**Provided information**
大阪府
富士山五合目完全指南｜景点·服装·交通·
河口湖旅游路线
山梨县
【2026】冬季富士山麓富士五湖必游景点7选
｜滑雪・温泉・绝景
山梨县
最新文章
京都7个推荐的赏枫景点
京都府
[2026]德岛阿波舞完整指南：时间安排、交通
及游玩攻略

* * *

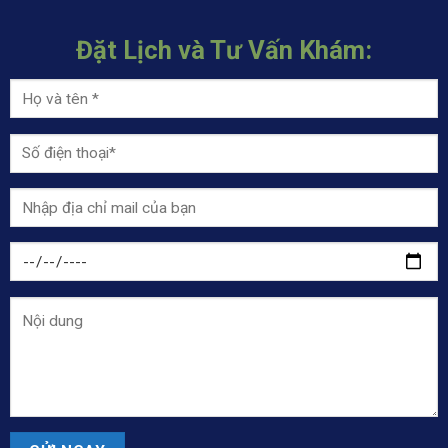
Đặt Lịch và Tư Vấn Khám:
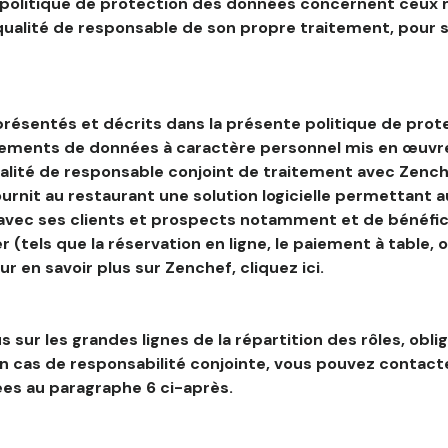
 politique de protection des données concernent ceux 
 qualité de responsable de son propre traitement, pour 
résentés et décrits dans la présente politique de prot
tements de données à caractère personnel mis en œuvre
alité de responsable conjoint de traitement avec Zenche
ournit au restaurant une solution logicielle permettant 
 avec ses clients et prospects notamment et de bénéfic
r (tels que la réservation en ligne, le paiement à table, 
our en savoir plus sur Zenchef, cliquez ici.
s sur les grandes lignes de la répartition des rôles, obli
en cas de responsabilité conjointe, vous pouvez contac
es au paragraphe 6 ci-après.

==

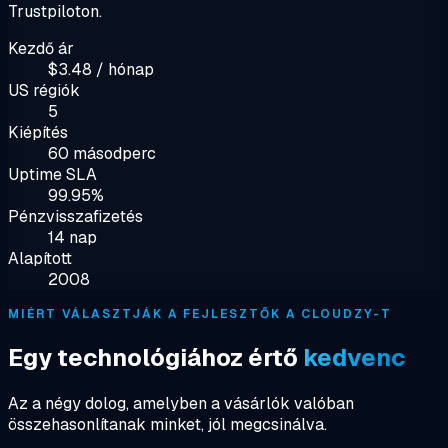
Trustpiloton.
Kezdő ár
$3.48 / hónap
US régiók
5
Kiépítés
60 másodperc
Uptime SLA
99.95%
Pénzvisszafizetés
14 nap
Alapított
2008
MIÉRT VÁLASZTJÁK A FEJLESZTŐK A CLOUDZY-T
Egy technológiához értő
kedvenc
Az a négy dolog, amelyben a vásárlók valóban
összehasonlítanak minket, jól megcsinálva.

**Exercise**
Search the listing above for the lines with "ournit au restaurant" and "es au paragraphe 6 ci-après.", then output those lines and all lines between them exactly.

**Task answer**
ournit au restaurant une solution logicielle permettant 
 avec ses clients et prospects notamment et de bénéfic
r (tels que la réservation en ligne, le paiement à table, 
our en savoir plus sur Zenchef, cliquez ici.
s sur les grandes lignes de la répartition des rôles, obli
en cas de responsabilité conjointe, vous pouvez contac
es au paragraphe 6 ci-après.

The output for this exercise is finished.